The plan on the table is for the merger of USX-U.S. Steel Corp. and Bethlehem, with the possible inclusion of Weirton Steel Corp. and Wheeling-Pittsburgh Steel Corp. The new company would account for roughly 30 percent of U.S. steel production.
That would certainly help things in the notoriously fragmented and oversupplied industry. But as usual, there's a catch. Miller, who helped craft the 1979 federal bailout of Chrysler, wants the government's help: He says the new company will need protection from imports. Taxpayers must also pick up the $13 billion tab for the industry's pension and retiree health care benefits.
It's a gutsy offer. The captains of this floundering industry are asking for nothing less than national industrial socialism, a government-protected cartel that benefits a few producers at the expense of the rest of the country. Treasury Secretary Paul H. O'Neill is already acting as if he were an OPEC production minister. "O'Neill has been seeking greater balance among global steel makers by encouraging countries and companies to reduce production to stabilize prices," reports the Times. "He has also threatened to restrict the entry of steel imports to the United States."

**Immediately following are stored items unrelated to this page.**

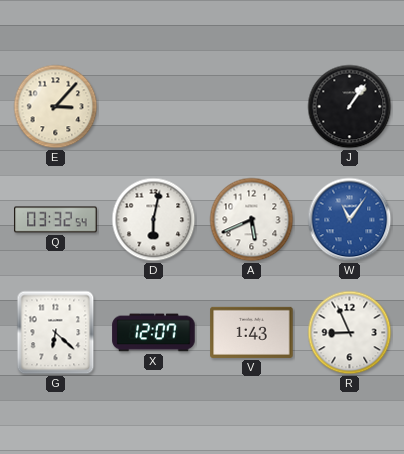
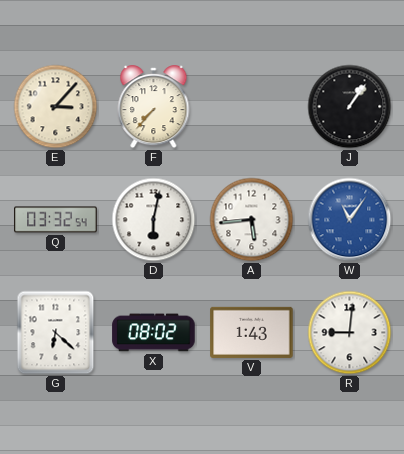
F: none -> 7:37
A: 5:41 -> 5:44
X: 12:07 -> 08:02
R: 8:56 -> 9:01
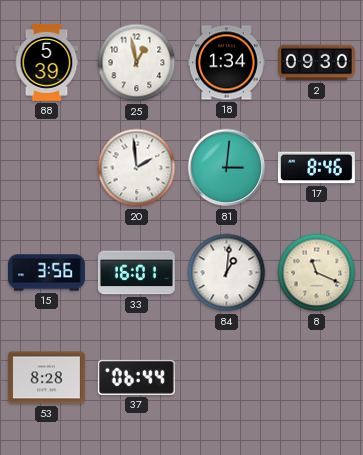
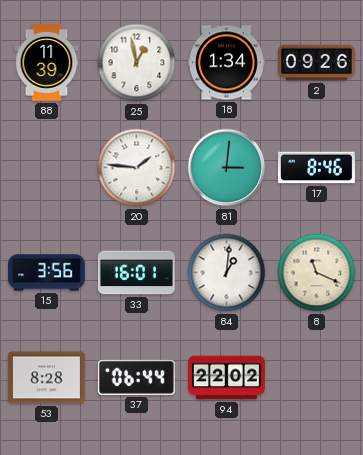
88: 5:39 -> 11:39
2: 09:30 -> 09:26
20: 1:59 -> 1:46
94: none -> 22:02
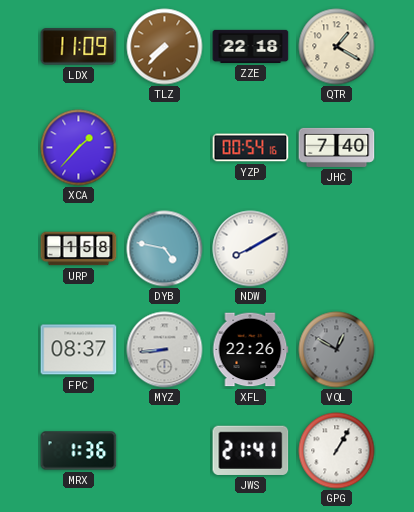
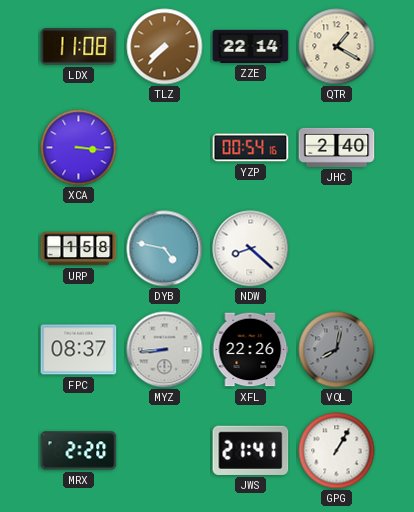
LDX: 11:09 -> 11:08
ZZE: 22:18 -> 22:14
XCA: 1:37 -> 3:16
JHC: 7:40 -> 2:40
NDW: 8:10 -> 8:22
VQL: 12:50 -> 8:02
MRX: 1:36 -> 2:20
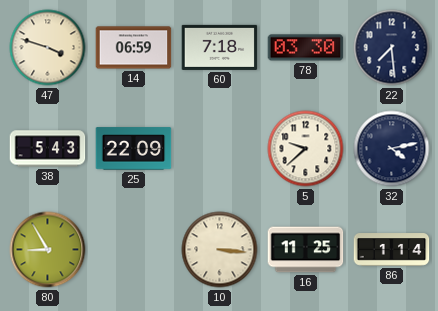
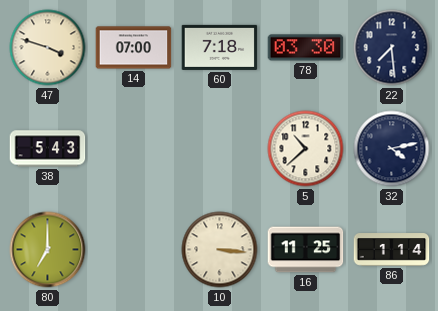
14: 06:59 -> 07:00
25: 22:09 -> none
5: 9:38 -> 10:38
80: 8:55 -> 7:00
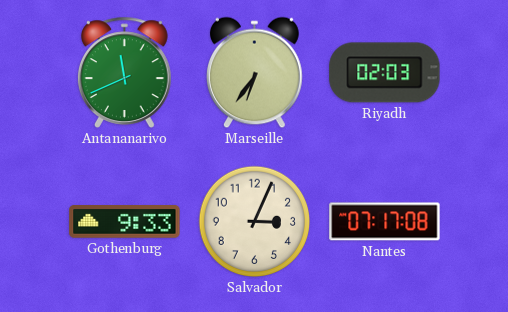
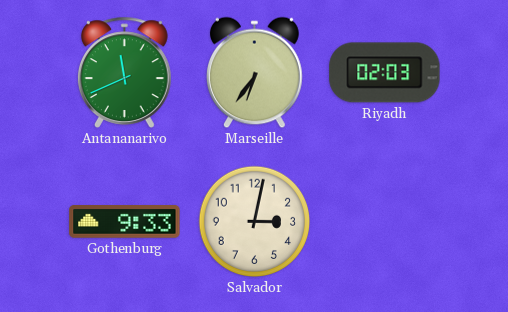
Salvador: 3:04 -> 3:02
Nantes: 07:17 -> none
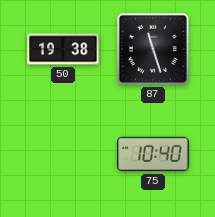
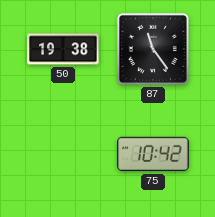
87: 11:27 -> 11:24
75: 10:40 -> 10:42
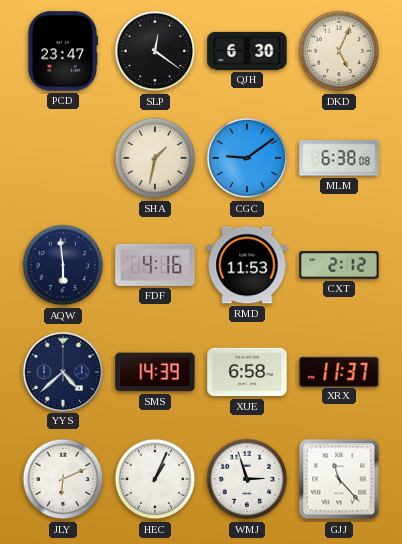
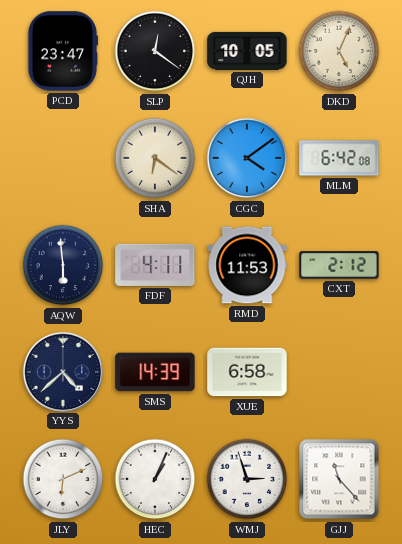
QJH: 6:30 -> 10:05
SHA: 1:32 -> 6:21
CGC: 9:09 -> 4:09
MLM: 6:38 -> 6:42
FDF: 4:16 -> 4:11
XRX: 11:37 -> none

Is protecting the steel industry a national security interest? Nope: The U.S. military uses very little, only 0.02 percent of domestic steel delivered. "The military argument is not only bogus," notes Dan Griswold, associate director of the Cato Institute's Center for Trade Policy Studies, "but insofar as it's significant it cuts the other way." Why, after all, would we want our military to pay inflated prices on a major purchase?